30 SEPTEMBER 1955, Page 22

Malinke Boyhood

THE DARK CHILD. By Camara Laye. Translated by James Kirkup. (Collins, 12s. 6d.) WHY is this book of M. Laye's about his childhood and youth in French Guinea so moving? Partly, perhaps, because it is a work of nostalgia. M. Laye wrote it while he was working in a Paris factory—he had gone to Paris to study engineering, but his money ran out. So he invests his life in the small Malinke town of Kouroussa, his visits to his grandmother and uncles in their village of Tindikan, his period of growing up in Conakry, where he went to the technical college and experienced first love, with a special beauty. We share his nostalgia since, though we are not ourselves displaced Malinke, we are, like Camara Laye, in a way exiles from the secure, ordered, sociable life which he describes. But he has also the artistry which, as Mr. William Plomer puts it in his introduction, enables him to evoke the universal in the par- ticular. Rather as Turgenev, in The House of Gentlefolk, makes us aware of Russian country life as something quite different from any life we have actually experienced, and yet not remote or strange, Camara Laye re-creates Malinke country life—where the black reapers work their way down the rice field in the morning heat, cutting each individual rice stalk correctly—so that, with- out belonging to it, we can enter into and enjoy it.

Where the whole picture is admirable it is difficult to pick out items. I particularly enjoyed Camara Laye's account of his father, a smith, who mended clocks and motor-bicycles, but also fashioned the marvellous gold ornaments with which women adorn them- selves; and of the special ceremonies which must accompany work in gold—the singing of the smith's praises, and the praises of his family, by the griot before the work can start, and the singing and dancing of the douga, the 'tremendous chant,' when the work is complete. But M. Laye's father was no ordinary smith. He had a great reputation in all the five cantons; this he owed not only to his skill and absurd generosity, but also to a small black snake, his 'guiding spirit,' from which he gained insight into the future course of events, so that he always knew in advance whose bicycle had broken down, whose clock needed repairing. This might seem odd; but in the context of M. Laye's story it is not odd—no odder than any other form of prophetic power. His father was clearly . man of remarkable penetration, with an entirely rational attitude to his son's education and career.

Similarly, the account of the circumcision ceremony makes in some ways painful reading (though fortunately the operator seems to have been both quick and efficient)—these several days of continuous dancing until the poor lads, in their tightly fitting circumcision garments, were worn out.
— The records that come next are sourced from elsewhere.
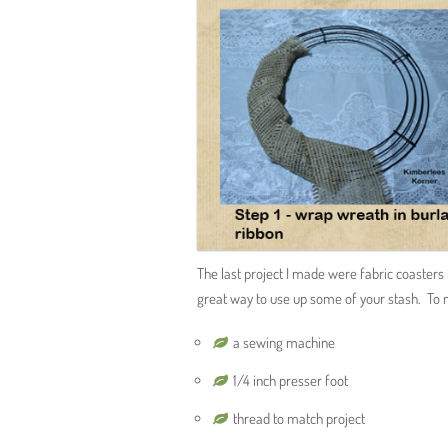
The last project I made were fabric coasters 
great way to use up some of your stash. To 
a sewing machine
1/4 inch presser foot
thread to match project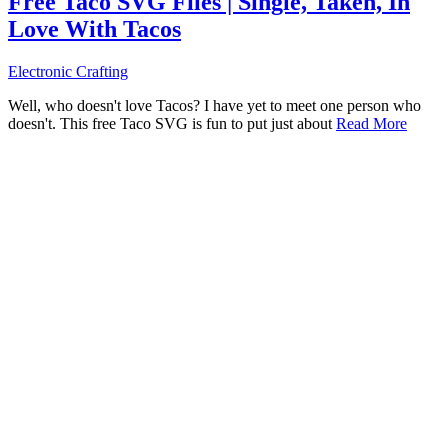
Free Taco SVG Files | Single, Taken, In
Love With Tacos
Electronic Crafting
Well, who doesn't love Tacos? I have yet to meet one person who
doesn't. This free Taco SVG is fun to put just about
Read More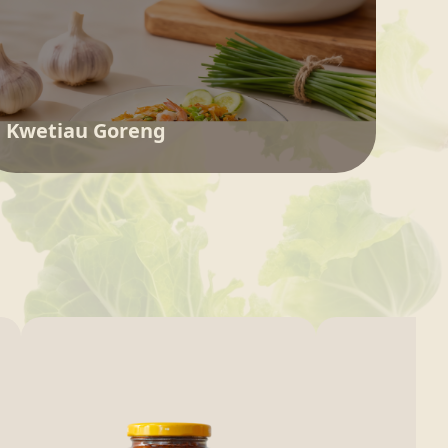
Kwetiau Goreng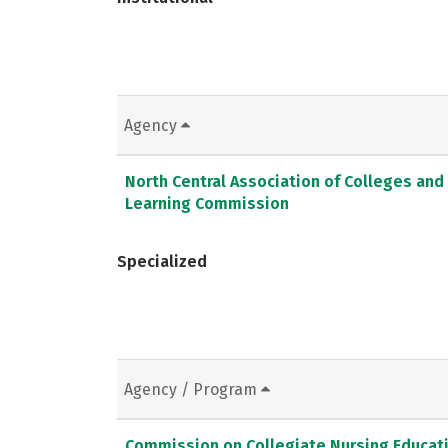
Agency
North Central Association of Colleges and
Learning Commission
Specialized
Agency / Program
Commission on Collegiate Nursing Educat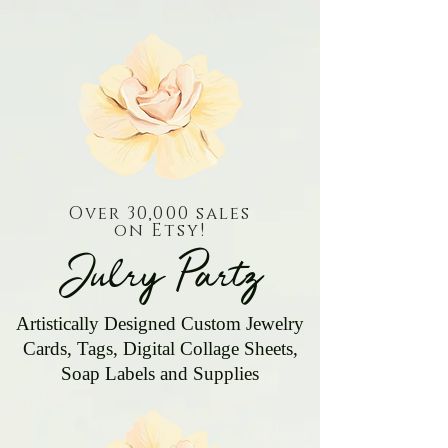
Over 30,000 sales
on Etsy!
Julry Partz
Artistically Designed Custom Jewelry
Cards, Tags, Digital Collage Sheets,
Soap Labels and Supplies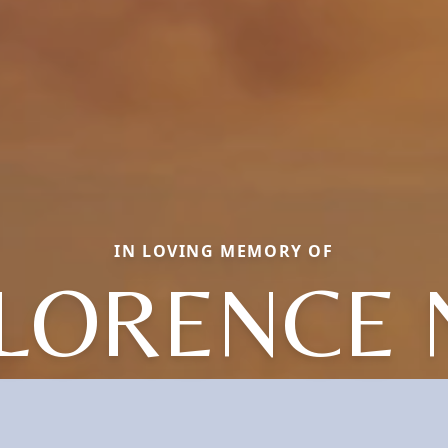
IN LOVING MEMORY OF
LORENCE 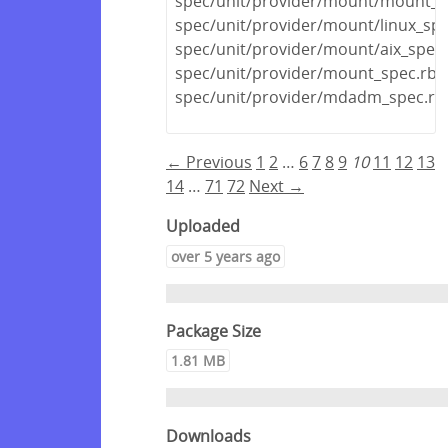
spec/unit/provider/mount/mount_s
spec/unit/provider/mount/linux_spe
spec/unit/provider/mount/aix_spec.
spec/unit/provider/mount_spec.rb
spec/unit/provider/mdadm_spec.rb
← Previous
1
2
…
6
7
8
9
10
11
12
13
14
…
71
72
Next →
Uploaded
over 5 years ago
Package Size
1.81 MB
Downloads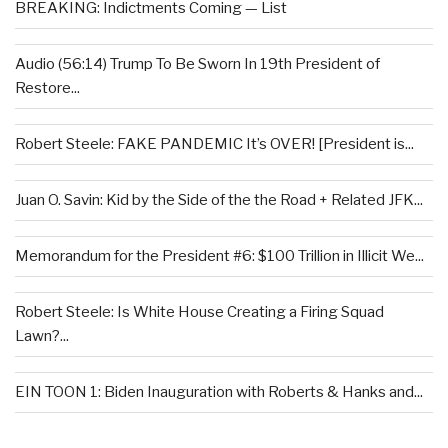
BREAKING: Indictments Coming — List
Audio (56:14) Trump To Be Sworn In 19th President of
Restore...
Robert Steele: FAKE PANDEMIC It’s OVER! [President is...
Juan O. Savin: Kid by the Side of the the Road + Related JFK...
Memorandum for the President #6: $100 Trillion in Illicit We...
Robert Steele: Is White House Creating a Firing Squad
Lawn?...
EIN TOON 1: Biden Inauguration with Roberts & Hanks and...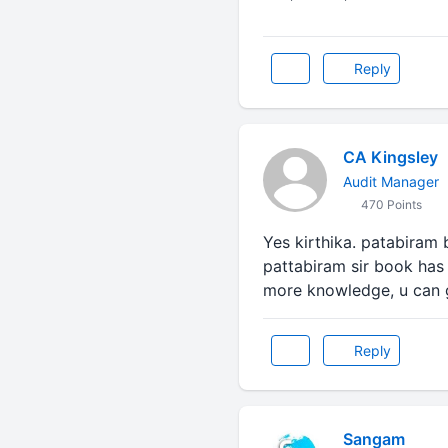
Reply
CA Kingsley
Audit Manager
470 Points
Yes kirthika. patabiram 
pattabiram sir book has 
more knowledge, u can 
Reply
Sangam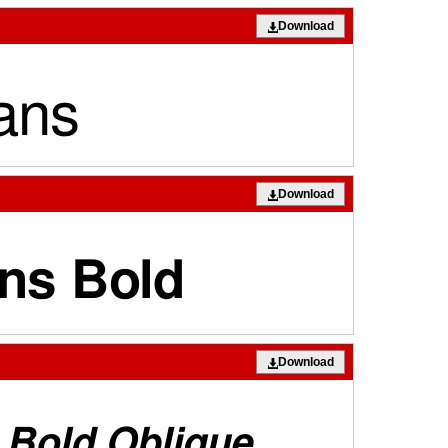
Download
Download
Download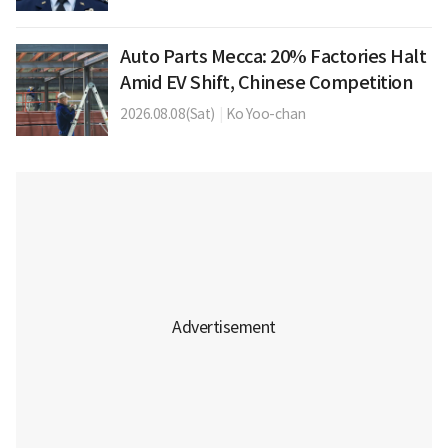
Auto Parts Mecca: 20% Factories Halt
Amid EV Shift, Chinese Competition
2026.08.08(Sat)
|
Ko Yoo-chan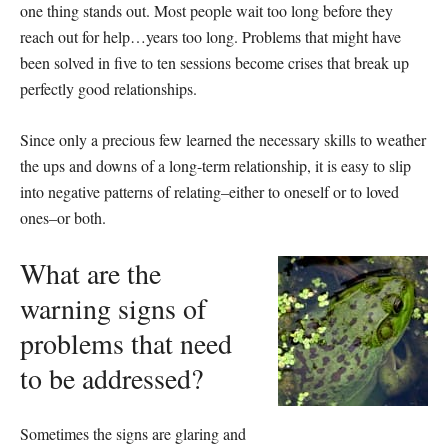
one thing stands out. Most people wait too long before they
reach out for help…years too long. Problems that might have
been solved in five to ten sessions become crises that break up
perfectly good relationships.
Since only a precious few learned the necessary skills to weather
the ups and downs of a long-term relationship, it is easy to slip
into negative patterns of relating–either to oneself or to loved
ones–or both.
What are the
warning signs of
problems that need
to be addressed?
Sometimes the signs are glaring and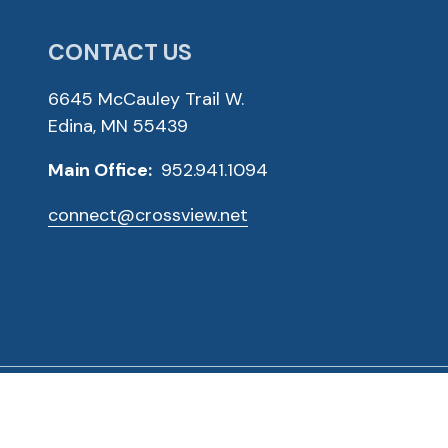
CONTACT US
6645 McCauley Trail W.
Edina, MN 55439
Main Office:
952.941.1094
connect@crossview.net
ved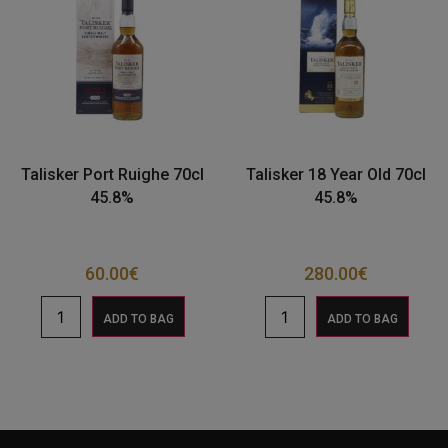
Talisker Port Ruighe 70cl
Talisker 18 Year Old 70cl
45.8%
45.8%
60.00
€
280.00
€
ADD TO BAG
ADD TO BAG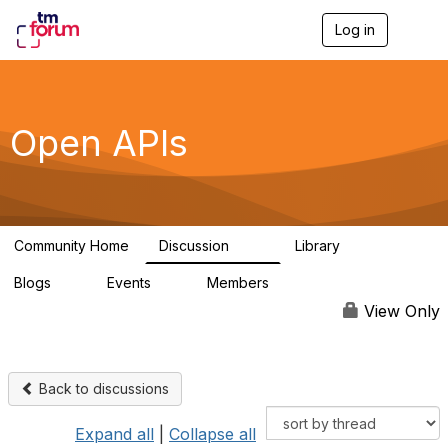
Log in
T
o
g
g
l
e
Open APIs
n
a
v
i
g
a
Community Home
Discussion
Library
t
11K
80
i
Blogs
Events
Members
o
0
0
55.7K
n
View Only
Back to discussions
Expand all
|
Collapse all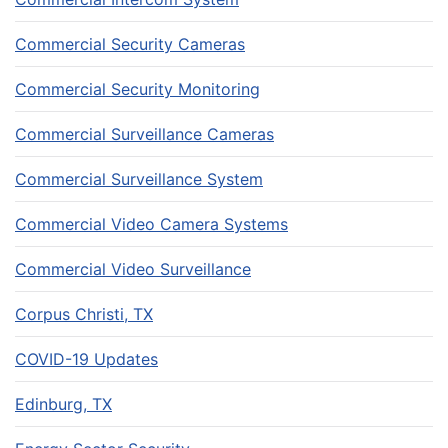
Commercial Security Cameras
Commercial Security Monitoring
Commercial Surveillance Cameras
Commercial Surveillance System
Commercial Video Camera Systems
Commercial Video Surveillance
Corpus Christi, TX
COVID-19 Updates
Edinburg, TX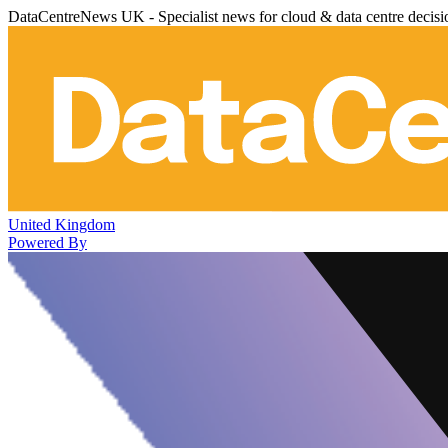
DataCentreNews UK - Specialist news for cloud & data centre decis
United Kingdom
Powered By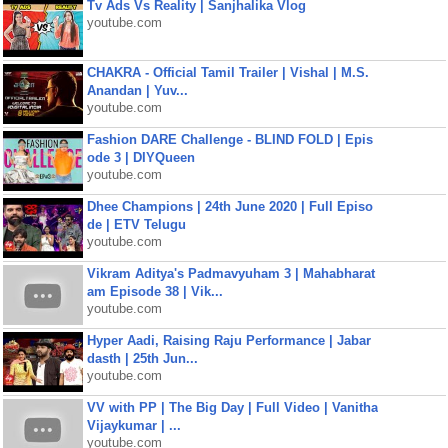
Tv Ads Vs Reality | Sanjhalika Vlog
youtube.com
CHAKRA - Official Tamil Trailer | Vishal | M.S.
Anandan | Yuv...
youtube.com
Fashion DARE Challenge - BLIND FOLD | Epis
ode 3 | DIYQueen
youtube.com
Dhee Champions | 24th June 2020 | Full Episo
de | ETV Telugu
youtube.com
Vikram Aditya's Padmavyuham 3 | Mahabharat
am Episode 38 | Vik...
youtube.com
Hyper Aadi, Raising Raju Performance | Jabar
dasth | 25th Jun...
youtube.com
VV with PP | The Big Day | Full Video | Vanitha
Vijaykumar | ...
youtube.com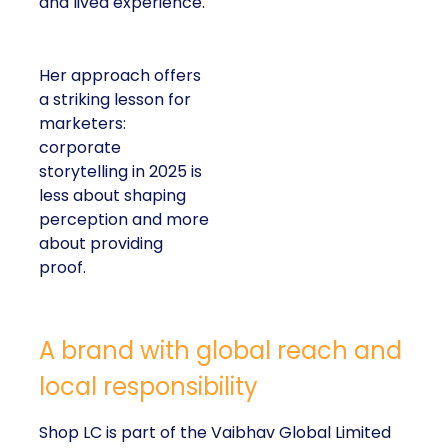
and lived experience.
Her approach offers
a striking lesson for
marketers:
corporate
storytelling in 2025 is
less about shaping
perception and more
about providing
proof.
A brand with global reach and
local responsibility
Shop LC is part of the Vaibhav Global Limited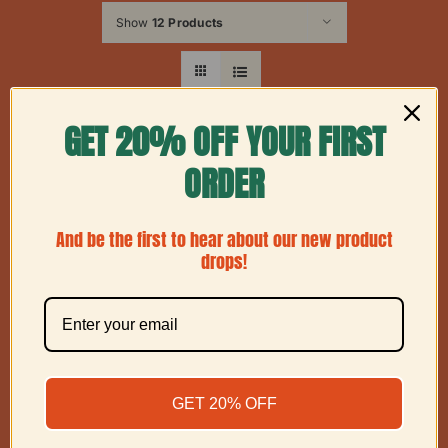
Show
12 Products
GET 20% OFF YOUR FIRST
ORDER
And be the first to hear about our new product
drops!
GET 20% OFF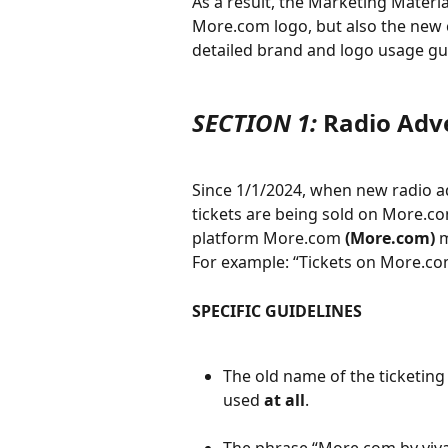
As a result, the Marketing Materi
More.com logo, but also the new 
detailed brand and logo usage gui
SECTION 1:
 Radio Adv
Since 1/1/2024, when new radio ad
tickets are being sold on More.com
platform More.com 
(More.com)
 
For example: “Tickets on More.co
SPECIFIC GUIDELINES
The old name of the ticketing
used 
at all
.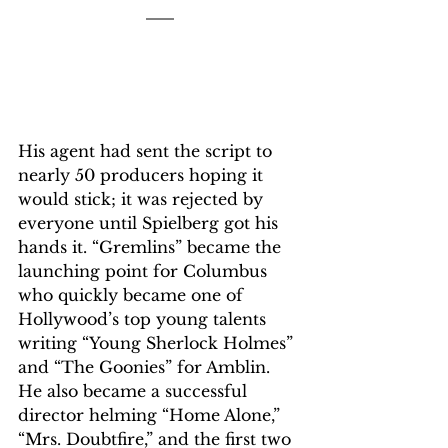
His agent had sent the script to 
nearly 50 producers hoping it 
would stick; it was rejected by 
everyone until Spielberg got his 
hands it. “Gremlins” became the 
launching point for Columbus 
who quickly became one of 
Hollywood’s top young talents 
writing “Young Sherlock Holmes” 
and “The Goonies” for Amblin. 
He also became a successful 
director helming “Home Alone,” 
“Mrs. Doubtfire,” and the first two 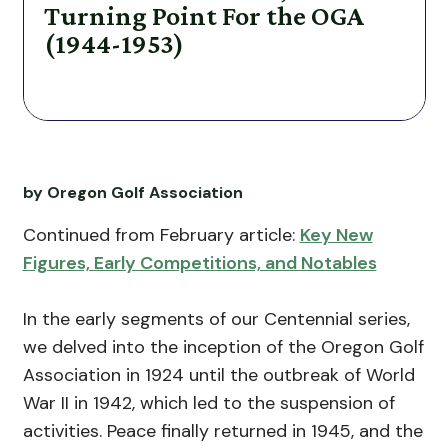
Turning Point For the OGA
(1944-1953)
by Oregon Golf Association
Continued from February article:
Key New
Figures, Early Competitions, and Notables
In the early segments of our Centennial series,
we delved into the inception of the Oregon Golf
Association in 1924 until the outbreak of World
War II in 1942, which led to the suspension of
activities. Peace finally returned in 1945, and the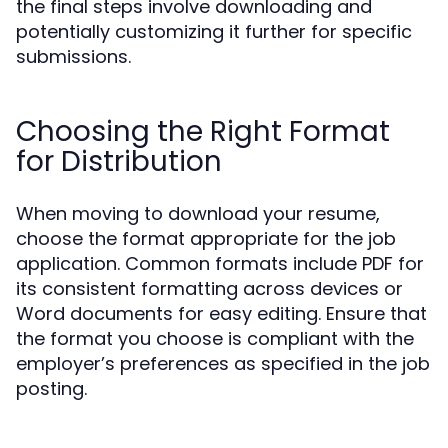
the final steps involve downloading and
potentially customizing it further for specific
submissions.
Choosing the Right Format
for Distribution
When moving to download your resume,
choose the format appropriate for the job
application. Common formats include PDF for
its consistent formatting across devices or
Word documents for easy editing. Ensure that
the format you choose is compliant with the
employer’s preferences as specified in the job
posting.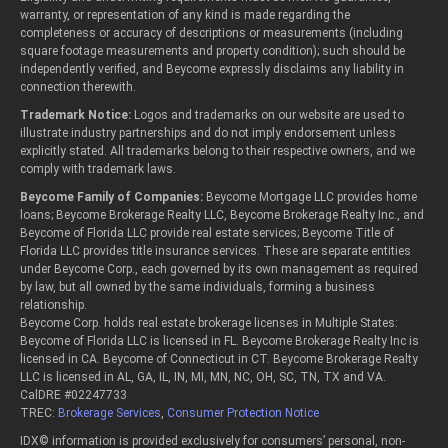
warranty, or representation of any kind is made regarding the
completeness or accuracy of descriptions or measurements (including
square footage measurements and property condition); such should be
independently verified, and Beycome expressly disclaims any liability in
connection therewith.
Trademark Notice:
Logos and trademarks on our website are used to
illustrate industry partnerships and do not imply endorsement unless
explicitly stated. All trademarks belong to their respective owners, and we
comply with trademark laws.
Beycome Family of Companies:
Beycome Mortgage LLC provides home
loans; Beycome Brokerage Realty LLC, Beycome Brokerage Realty Inc., and
Beycome of Florida LLC provide real estate services; Beycome Title of
Florida LLC provides title insurance services. These are separate entities
under Beycome Corp., each governed by its own management as required
by law, but all owned by the same individuals, forming a business
relationship.
Beycome Corp. holds real estate brokerage licenses in Multiple States:
Beycome of Florida LLC is licensed in FL. Beycome Brokerage Realty Inc is
licensed in CA. Beycome of Connecticut in CT. Beycome Brokerage Realty
LLC is licensed in AL, GA, IL, IN, MI, MN, NC, OH, SC, TN, TX and VA.
CalDRE #02247733
TREC:
Brokerage Services
,
Consumer Protection Notice
IDX© information is provided exclusively for consumers’ personal, non-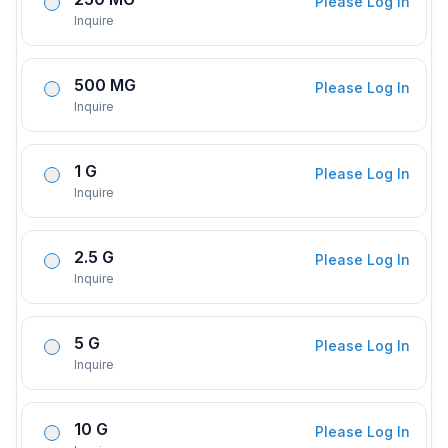
Please Log In
Inquire
500 MG
Please Log In
Inquire
1 G
Please Log In
Inquire
2.5 G
Please Log In
Inquire
5 G
Please Log In
Inquire
10 G
Please Log In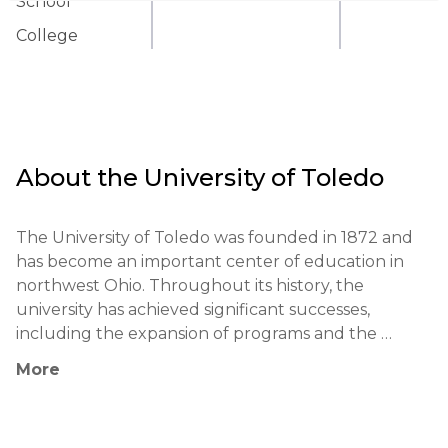
School
College
About the
University of Toledo
The University of Toledo was founded in 1872 and 
has become an important center of education in 
northwest Ohio. Throughout its history, the 
university has achieved significant successes, 
including the expansion of programs and the 
enhancement of educational quality. Notable 
More
alumni include politicians, Nobel Prize winners, and 
business leaders.
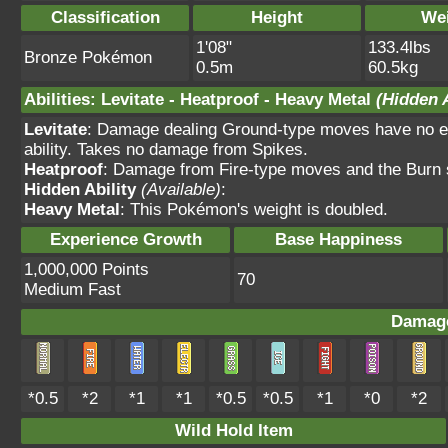
Classification
Height
We
1'08"
133.4lbs
Bronze Pokémon
0.5m
60.5kg
Abilities
:
Levitate
-
Heatproof
-
Heavy Metal
(Hidden A
Levitate
: Damage dealing Ground-type moves have no ef
ability. Takes no damage from Spikes.
Heatproof
: Damage from Fire-type moves and the Burn s
Hidden Ability
(Available)
:
Heavy Metal
: This Pokémon's weight is doubled.
Experience Growth
Base Happiness
1,000,000 Points
70
Medium Fast
Damage
*0.5
*2
*1
*1
*0.5
*0.5
*1
*0
*2
Wild Hold Item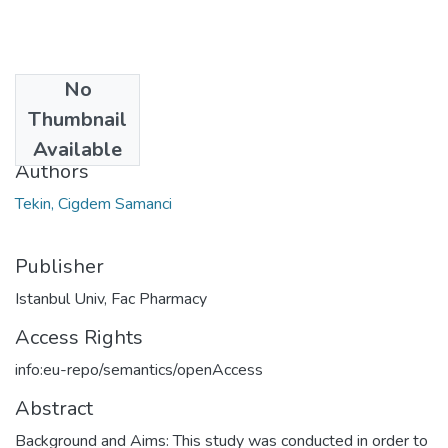
No
Date
Thumbnail
2020
Available
Authors
Tekin, Cigdem Samanci
Publisher
Istanbul Univ, Fac Pharmacy
Access Rights
info:eu-repo/semantics/openAccess
Abstract
Background and Aims: This study was conducted in order to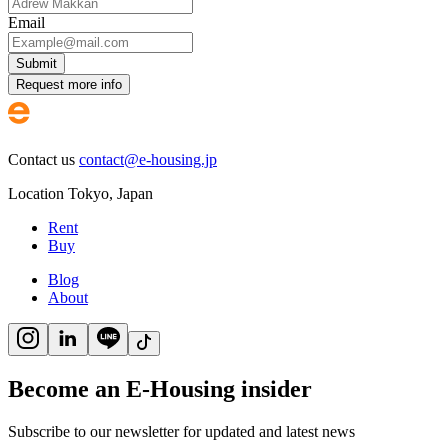
Email
Submit
Request more info
Contact us
contact@e-housing.jp
Location
Tokyo
,
Japan
Rent
Buy
Blog
About
Become an E-Housing insider
Subscribe to our newsletter for updated and latest news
Yet, running through this account, is the idea that the physical pain of the operation reflected the mental pain of growing up—of this terrifying leap from boyhood into manhood, implied in leaving one's Mother's hut. For Camara Laye it meant also the special pain of knowing that his destiny involved separation from his people: when other boys' mothers held up hoes, to show that their sons would make good labourers, his father's second wife, meaning to be kind, appeared holding up an exercise book and a fountain pen, the emblems of scholarship. 'I must confess that this gave me no pleasure at all, and 'rather than encouraging me it somewhat embarrassed me.'

M. Laye will, I hope, teach us more about these gifted Malinke, with the same 'sensitive restraint. Mr. Kirkup's translation from the French has been highly praised—rightly I think on the whole, for it is not easy to think in three idioms. But there seem to be occasional lapses. Why, for example, call the family living-place a 'concession' when 'compound' is surely the word in common use?